Human Rights Commission of Pakistan (HRCP) has taken a serious view of the establishment's ham-handed attempts at dealing with the situation created by its reckless assault on the independence of the judiciary.
Chairperson HRCP Asma Jahangir said in a statement here on Thursday that resorting to brutal violence on lawyers in Lahore on Monday, and the roughing up of Chief Justice Iftikhar Mohammad Chaudhry by the Islamabad police on Tuesday deserved condemnation without any reservation.
Further, extraordinary efforts are being made to deny the people, especially the media and their right to help resolve the crisis confronting the country', she said. "We are familiar with the bar to commenting on matters sub judice but it is doubtful if this restriction can be defended at a time when the Judiciary and the basic tenets of the rule of law have been wantonly attacked by the executive.

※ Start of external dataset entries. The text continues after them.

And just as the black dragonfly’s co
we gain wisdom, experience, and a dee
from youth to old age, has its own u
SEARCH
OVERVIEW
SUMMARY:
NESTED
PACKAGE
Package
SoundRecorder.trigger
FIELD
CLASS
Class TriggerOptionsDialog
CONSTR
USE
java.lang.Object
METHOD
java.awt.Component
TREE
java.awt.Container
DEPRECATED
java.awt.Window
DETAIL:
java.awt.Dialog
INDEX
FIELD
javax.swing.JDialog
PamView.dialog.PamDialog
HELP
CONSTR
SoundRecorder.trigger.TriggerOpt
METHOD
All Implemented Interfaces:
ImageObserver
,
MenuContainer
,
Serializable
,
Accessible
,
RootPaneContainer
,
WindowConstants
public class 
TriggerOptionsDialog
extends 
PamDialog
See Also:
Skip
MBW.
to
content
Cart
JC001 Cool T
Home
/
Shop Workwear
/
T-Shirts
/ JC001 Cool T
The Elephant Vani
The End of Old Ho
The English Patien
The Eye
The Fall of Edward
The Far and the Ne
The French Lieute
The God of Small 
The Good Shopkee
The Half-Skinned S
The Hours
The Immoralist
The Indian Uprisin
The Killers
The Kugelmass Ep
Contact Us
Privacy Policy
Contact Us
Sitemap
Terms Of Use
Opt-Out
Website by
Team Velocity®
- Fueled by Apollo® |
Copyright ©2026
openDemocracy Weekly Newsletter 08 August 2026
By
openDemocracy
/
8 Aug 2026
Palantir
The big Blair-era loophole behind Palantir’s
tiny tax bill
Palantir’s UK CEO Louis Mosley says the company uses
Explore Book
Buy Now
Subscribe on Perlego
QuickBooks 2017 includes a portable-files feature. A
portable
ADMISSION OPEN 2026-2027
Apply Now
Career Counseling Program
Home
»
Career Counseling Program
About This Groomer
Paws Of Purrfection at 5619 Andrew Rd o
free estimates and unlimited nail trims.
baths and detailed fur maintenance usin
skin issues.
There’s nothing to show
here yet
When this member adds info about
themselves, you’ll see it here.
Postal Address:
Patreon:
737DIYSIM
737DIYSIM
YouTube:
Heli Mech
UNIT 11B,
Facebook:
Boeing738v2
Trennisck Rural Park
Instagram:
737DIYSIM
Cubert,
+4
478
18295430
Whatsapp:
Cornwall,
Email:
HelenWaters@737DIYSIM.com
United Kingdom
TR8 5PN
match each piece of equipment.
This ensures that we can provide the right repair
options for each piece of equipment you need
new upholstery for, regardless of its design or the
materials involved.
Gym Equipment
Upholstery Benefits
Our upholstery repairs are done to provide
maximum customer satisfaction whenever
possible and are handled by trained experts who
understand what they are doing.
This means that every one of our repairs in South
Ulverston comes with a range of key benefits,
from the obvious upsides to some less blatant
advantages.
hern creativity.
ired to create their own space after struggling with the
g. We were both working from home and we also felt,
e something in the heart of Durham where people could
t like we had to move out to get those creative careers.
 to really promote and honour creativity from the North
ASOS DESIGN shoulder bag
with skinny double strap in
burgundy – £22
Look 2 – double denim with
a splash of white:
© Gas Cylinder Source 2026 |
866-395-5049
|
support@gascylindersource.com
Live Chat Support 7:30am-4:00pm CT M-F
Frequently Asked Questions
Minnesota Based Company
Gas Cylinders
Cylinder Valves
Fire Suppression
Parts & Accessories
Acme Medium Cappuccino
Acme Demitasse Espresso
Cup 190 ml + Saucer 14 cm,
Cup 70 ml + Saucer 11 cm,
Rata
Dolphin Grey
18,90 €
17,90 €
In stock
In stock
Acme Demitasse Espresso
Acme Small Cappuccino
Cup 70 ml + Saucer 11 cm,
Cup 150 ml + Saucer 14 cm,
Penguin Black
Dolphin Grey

Besides, the rule against criticism of the judiciary cannot be used to protect an executive that habitually transgresses its authority', she said.
Broader national interest demands that the government should desist from covering up its original folly in making the Chief Justice 'non-functional' with measures that clip the citizens' basic rights to freedom of expression and assembly, and to play their due role in protecting the constitutional scheme of judiciary's status as an independent organ of the state, Asma concluded.